Bit Arrays

Charles G Waldman cgw at fnal.gov
Tue Apr 20 15:06:36 EDT 1999


Laura Paterno writes:
 > Hello all,
 > 
 > I want to write a python program that has 26 Bit Arrays that each contain
 > 1113 bits. Is there a structure in python that one can use to represent a
 > bit array?
 > 

Hi Laura.  

If memory efficiency is not an issue you could just use a string (or
list of strings).  If you really need to pack bits, then this takes a
bit more work.  You could use an array object (either from the
built-in array class or the fancy Array object from the Numeric
extension) and do the bit-slicing yourself in Python, something like
this (you could put in more type-checking, etc.)

import array
import exceptions

class MyObject:
      def __init__(self):
	  self.data = []
	  for i in range(26):
	      self.data.append(array.array(140,'b'))

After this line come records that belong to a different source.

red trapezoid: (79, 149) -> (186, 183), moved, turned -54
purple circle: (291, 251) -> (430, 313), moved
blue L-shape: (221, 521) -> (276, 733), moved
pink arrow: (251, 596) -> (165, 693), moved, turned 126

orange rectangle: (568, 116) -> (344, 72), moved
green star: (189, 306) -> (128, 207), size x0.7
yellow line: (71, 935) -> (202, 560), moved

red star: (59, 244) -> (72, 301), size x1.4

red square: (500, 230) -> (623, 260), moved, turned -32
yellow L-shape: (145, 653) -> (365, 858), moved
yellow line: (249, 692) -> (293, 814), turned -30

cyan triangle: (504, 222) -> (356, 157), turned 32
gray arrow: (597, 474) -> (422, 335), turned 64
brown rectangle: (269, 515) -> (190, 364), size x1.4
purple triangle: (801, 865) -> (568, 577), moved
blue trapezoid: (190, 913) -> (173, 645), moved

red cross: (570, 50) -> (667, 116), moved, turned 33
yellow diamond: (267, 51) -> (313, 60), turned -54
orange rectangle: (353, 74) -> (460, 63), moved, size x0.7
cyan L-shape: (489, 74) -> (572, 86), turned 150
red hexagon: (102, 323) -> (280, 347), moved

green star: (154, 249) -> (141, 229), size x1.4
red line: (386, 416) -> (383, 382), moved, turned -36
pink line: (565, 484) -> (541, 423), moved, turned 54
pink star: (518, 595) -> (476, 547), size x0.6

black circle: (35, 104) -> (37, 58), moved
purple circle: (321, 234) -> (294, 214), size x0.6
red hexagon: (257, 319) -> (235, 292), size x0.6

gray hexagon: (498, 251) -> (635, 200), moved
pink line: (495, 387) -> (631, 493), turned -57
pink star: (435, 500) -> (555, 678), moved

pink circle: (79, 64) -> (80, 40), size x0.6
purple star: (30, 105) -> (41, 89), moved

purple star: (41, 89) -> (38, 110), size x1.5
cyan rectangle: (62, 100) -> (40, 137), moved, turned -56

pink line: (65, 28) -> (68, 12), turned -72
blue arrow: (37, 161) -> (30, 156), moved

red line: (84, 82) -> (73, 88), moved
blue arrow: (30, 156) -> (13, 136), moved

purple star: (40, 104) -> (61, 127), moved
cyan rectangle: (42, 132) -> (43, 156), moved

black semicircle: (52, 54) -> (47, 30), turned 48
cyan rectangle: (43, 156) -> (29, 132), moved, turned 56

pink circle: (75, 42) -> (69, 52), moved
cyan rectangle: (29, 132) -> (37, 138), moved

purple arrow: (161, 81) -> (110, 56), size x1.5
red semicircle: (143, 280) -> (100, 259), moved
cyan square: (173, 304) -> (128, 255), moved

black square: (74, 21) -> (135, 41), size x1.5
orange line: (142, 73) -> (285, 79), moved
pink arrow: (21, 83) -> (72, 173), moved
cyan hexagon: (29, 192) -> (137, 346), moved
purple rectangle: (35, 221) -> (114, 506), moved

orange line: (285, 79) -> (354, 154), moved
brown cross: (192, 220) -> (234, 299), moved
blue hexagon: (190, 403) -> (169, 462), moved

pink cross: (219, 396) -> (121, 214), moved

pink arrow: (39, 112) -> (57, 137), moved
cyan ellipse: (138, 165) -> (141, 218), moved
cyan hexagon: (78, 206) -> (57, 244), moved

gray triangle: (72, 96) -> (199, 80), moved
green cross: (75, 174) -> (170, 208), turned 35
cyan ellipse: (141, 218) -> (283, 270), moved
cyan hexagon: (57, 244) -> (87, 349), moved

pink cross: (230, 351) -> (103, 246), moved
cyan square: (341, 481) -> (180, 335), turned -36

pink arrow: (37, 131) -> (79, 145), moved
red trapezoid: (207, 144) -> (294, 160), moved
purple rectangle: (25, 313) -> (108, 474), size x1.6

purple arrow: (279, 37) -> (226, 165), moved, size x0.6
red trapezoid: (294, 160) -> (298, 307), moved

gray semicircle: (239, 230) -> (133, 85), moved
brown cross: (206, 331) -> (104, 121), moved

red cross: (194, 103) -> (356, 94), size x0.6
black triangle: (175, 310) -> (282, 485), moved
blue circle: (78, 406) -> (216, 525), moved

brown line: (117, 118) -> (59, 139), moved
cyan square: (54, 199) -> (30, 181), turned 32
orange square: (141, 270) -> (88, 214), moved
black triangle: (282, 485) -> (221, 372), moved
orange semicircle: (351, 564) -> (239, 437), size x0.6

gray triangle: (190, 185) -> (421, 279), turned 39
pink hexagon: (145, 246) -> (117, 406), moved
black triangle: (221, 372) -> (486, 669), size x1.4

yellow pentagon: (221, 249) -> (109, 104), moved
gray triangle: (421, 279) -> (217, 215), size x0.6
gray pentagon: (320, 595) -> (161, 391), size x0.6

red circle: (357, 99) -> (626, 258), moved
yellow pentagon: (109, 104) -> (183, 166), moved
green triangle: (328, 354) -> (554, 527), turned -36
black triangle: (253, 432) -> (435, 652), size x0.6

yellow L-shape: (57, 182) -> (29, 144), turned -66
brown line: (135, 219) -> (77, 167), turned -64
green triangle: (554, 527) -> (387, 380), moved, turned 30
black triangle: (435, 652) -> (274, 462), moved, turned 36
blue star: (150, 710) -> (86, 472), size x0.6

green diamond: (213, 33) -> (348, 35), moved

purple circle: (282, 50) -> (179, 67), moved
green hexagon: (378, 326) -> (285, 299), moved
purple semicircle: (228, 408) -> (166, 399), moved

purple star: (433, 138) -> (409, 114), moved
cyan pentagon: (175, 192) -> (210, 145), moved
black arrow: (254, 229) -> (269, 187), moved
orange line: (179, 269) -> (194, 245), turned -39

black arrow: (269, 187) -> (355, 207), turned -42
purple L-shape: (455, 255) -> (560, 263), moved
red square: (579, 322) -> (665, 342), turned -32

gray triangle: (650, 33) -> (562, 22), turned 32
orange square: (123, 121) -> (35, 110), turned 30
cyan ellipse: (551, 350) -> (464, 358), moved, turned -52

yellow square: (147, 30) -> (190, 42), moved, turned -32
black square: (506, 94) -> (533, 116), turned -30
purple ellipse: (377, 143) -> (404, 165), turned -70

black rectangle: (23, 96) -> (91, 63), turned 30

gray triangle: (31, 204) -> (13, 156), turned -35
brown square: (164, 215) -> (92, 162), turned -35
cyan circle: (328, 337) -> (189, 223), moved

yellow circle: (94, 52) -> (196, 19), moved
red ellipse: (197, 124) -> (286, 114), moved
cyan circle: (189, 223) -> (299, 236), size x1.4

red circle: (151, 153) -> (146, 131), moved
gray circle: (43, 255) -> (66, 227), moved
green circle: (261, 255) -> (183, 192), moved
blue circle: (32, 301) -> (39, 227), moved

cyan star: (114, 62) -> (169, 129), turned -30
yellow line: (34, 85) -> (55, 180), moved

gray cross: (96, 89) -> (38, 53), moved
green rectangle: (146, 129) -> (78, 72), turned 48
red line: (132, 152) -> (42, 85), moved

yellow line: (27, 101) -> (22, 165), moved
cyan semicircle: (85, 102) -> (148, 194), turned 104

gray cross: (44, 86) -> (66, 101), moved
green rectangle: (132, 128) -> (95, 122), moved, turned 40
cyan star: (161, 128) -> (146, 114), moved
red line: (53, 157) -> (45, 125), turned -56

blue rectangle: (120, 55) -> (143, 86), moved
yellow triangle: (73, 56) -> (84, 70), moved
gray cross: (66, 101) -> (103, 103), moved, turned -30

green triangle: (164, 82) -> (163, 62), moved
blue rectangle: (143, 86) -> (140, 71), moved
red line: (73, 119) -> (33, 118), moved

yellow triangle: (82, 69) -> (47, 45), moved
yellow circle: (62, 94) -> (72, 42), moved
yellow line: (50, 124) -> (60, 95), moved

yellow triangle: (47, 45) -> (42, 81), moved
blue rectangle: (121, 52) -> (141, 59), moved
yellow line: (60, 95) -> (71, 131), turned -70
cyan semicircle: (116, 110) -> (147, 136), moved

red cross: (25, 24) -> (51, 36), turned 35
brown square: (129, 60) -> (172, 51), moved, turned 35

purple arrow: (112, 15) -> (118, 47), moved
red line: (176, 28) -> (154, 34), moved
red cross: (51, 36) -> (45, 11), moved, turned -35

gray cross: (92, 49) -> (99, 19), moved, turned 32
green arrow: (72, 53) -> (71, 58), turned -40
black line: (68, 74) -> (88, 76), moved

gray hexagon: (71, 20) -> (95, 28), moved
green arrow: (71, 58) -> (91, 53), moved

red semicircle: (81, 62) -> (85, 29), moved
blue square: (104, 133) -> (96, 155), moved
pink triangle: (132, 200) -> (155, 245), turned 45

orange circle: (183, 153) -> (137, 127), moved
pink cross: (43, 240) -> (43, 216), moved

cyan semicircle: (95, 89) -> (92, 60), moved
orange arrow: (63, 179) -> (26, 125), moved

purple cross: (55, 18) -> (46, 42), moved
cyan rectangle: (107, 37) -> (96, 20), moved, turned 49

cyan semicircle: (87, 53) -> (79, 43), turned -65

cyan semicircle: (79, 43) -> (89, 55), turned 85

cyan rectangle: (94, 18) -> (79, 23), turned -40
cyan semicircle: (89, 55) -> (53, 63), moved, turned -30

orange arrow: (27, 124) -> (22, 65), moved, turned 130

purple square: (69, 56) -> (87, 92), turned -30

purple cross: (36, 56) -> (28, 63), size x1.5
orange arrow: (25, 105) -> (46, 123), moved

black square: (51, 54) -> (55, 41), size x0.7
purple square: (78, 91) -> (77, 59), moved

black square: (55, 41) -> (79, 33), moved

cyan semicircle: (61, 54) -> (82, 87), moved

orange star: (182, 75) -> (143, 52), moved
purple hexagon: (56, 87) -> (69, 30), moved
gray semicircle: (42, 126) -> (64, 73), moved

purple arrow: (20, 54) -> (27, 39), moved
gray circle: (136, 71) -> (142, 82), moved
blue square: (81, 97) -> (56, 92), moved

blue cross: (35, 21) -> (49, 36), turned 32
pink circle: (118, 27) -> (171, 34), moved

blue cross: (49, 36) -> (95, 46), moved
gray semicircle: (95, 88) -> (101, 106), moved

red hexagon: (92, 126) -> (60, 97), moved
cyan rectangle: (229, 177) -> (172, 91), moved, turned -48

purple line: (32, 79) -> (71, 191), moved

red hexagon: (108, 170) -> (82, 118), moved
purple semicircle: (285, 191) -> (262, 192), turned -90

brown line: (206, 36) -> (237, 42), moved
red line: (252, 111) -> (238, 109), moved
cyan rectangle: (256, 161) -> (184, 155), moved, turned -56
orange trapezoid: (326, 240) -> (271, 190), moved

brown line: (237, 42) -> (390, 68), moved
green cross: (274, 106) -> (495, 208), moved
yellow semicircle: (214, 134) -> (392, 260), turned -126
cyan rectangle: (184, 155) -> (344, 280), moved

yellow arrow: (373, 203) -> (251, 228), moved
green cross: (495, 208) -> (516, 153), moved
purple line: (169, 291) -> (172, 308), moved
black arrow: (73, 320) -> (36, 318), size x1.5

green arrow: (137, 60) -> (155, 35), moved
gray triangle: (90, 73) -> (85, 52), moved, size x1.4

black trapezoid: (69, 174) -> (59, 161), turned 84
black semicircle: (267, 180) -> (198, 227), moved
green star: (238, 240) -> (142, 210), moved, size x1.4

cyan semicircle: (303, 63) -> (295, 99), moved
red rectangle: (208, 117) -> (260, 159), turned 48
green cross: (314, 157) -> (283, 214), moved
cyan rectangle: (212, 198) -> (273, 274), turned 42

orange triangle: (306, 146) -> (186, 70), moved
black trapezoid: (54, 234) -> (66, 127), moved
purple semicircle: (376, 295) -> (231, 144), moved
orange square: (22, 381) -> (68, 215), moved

      def __setitem__(self, key, value):
	  if len(key)!=2:
	     raise exceptions.ValueError, "expected two indices"
	  if value not in (0,1):
	     raise exceptions.ValueError, "value must be 0 or 1"
	  if key[0]>25 or key[0]<0:
	     raise exceptions.ValueError, "index out of range"%key[0]
	  if key[1]>139 or key[1]<0:
	     raise exceptions.ValueError, "index out of range"
	  arr = self.data[key[0]]
	  offset, bit = divmod(key[1],8)
	  arr[offset] = arr[offset] | 1<<bit

      def __getitem__(self, key):
	  if len(key)!=2:
	     raise exceptions.ValueError, "expected two indices"
	  arr = self.data[key[0]]
	  offset, bit = divmod(key[1],8)
	  if arr[offset] & 1<<bit:
	       return 1
	  return 0


This will be memory-efficient but somewhat slow.  If you need
memory-efficiency *and* speed then you could define your structure in
C/C++ and use SWIG to generate a "shadow class".